If all goes to plan, nearly two years from now, Bradford Girls’ Grammar School will open as a free school.
While waiting to see headteacher Kathryn Matthews and chairman of governors Neil Shaw, I was given short tour by a dalmatian.
It was Children In Need day and the school’s president, 18-year-old Sophia Greenwood, was dressed accordingly. In her spotty outfit she showed me the sports hall, the cafe, the recording studio, the library and much else. We passed witches, Teletubbies and at least one sixth-former whose skin was green.
A good many of the classrooms were empty, with chairs on desks. I put that down to fundraising activities. The target was £1,100 – £19 more than the £1,081 collected last year. But my assumption was wrong, as I soon discovered from Mr Shaw and Mrs Matthews.
She said: “The recession has been biting deeper and our perception is it is biting deeper for our parents; people have less money to spend on education.”

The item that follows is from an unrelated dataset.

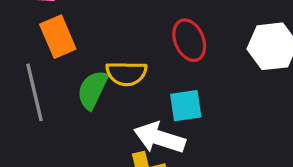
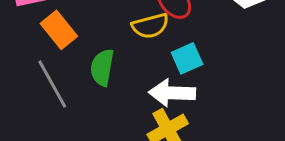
yellow semicircle: (126, 73) -> (150, 26), moved

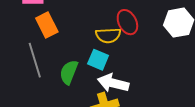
cyan square: (187, 58) -> (98, 60), moved, turned 35
green semicircle: (102, 67) -> (69, 72), moved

The prospect of change may not please some parents who got their offspring into this high-achieving education establishment, with annual fees of between £8,000 and £12,000, perhaps to avoid the democratisation that being an independent maintained state school is likely to bring.

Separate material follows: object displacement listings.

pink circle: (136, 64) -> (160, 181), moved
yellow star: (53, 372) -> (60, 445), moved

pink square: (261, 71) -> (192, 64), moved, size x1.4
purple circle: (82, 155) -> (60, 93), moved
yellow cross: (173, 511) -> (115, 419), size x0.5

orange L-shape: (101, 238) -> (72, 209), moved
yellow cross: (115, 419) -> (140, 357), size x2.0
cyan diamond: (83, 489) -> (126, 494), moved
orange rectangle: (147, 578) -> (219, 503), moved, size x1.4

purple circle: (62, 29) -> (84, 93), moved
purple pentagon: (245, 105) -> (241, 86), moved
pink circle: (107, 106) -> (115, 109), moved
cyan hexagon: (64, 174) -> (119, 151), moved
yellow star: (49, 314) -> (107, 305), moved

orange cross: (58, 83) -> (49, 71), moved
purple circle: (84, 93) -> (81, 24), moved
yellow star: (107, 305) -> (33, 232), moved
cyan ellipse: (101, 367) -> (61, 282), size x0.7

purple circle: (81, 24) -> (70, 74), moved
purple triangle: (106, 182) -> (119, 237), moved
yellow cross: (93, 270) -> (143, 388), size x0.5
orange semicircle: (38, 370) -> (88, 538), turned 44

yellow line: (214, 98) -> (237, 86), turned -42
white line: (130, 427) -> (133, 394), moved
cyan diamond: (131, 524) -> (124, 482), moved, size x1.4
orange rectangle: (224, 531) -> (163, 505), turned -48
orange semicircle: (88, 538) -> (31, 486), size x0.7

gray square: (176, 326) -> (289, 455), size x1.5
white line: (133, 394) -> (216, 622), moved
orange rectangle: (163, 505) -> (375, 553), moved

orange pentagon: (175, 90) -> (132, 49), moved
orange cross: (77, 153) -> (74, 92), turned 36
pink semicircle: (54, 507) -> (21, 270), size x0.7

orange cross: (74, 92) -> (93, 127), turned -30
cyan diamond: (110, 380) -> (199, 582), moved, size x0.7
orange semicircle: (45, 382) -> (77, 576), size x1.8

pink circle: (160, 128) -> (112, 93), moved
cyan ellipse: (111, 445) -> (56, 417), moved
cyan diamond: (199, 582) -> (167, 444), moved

“There is going to be opposition. But Dixons City Academy delivers high-quality outcomes with children from across a range of ability and income groups,” Bradford’s education chief, Councillor Ralph Berry, had told me before I went to the school. He should know, his eldest son was a Dixons pupil.
Arguably, Bradford Girls’ Grammar has never been exclusive in the public school sense of being excluding. Among its pupils are a number on bursaries. There are two age groups girls and boys from four to 11, and girls only from 11 to 18. Full capacity for both schools is 960.
Mrs Matthews, headteacher since 2009, said: “If it happens, we are going to be able to offer parents in Bradford more choice.”
Mr Shaw said: “The removal of assisted places led to a significant reduction in pupils. That was the time a lot more boys’ schools went co-educational.” Including his own, Bradford Boys Grammar, now Bradford Grammar School.
“The majority of parents, the vast majority of parents, are enormously supportive,” said Mrs Matthews. “We have some with more questions to ask and a tiny minority are not keen.”
But Coun Berry and senior education officers at City Hall are very keen, not for ideological reasons either.
“Bradford needs two more high schools because of rising rolls projected over the next four to five years. We had 1,800 additional pupils last year. We still have another 2,000 places to find for 11 to 16s,” said Coun Berry.
“Bradford Girls’ Grammar is a good school with fantastic facilities. More to the point, it’s in an area where we need high school places. We hope they will meet our need and have closer co-operation with the wider education system in Bradford.”
If the application to the Department of Education is successful the younger school will remain co-educational and be called Ladyroyd School, losing ‘Preparatory’ from its name. The main school will remain for girls only and retain its current name, Mrs Matthews said.
“It’s a planned expansion, over five to seven years. It will be the same school but with a different funding model,” Mr Shaw said.
Sixth-form student Sophia Greenwood had told me that her father was all for the school changing its status, and wished it had happened sooner.
She herself was all for it, saying that the school, with its 17 acres of grounds and buildings, had a lot to offer a wider constituency of people – including a swimming pool, tennis courts, a floodlit all-weather pitch for hockey, a sixth-form building and a marvellous glass-roofed all-purpose courtyard.
In the hall, prepartions were under way for next month’s production of Willy Russell’s play Blood Brothers, which Sophia wanted to be in but missed the auditions.
At the end of the year she leaves the place that has been her second home since the age of three. After a gap year she hopes to go to King’s College, London, to study medicine although her dream, she says, is psychiatry.
She readily admits that the confidence she has in herself owes much to the school’s educational standards and pastoral care.
* Blood Brothers runs from December 1 to 3, starting at 7pm.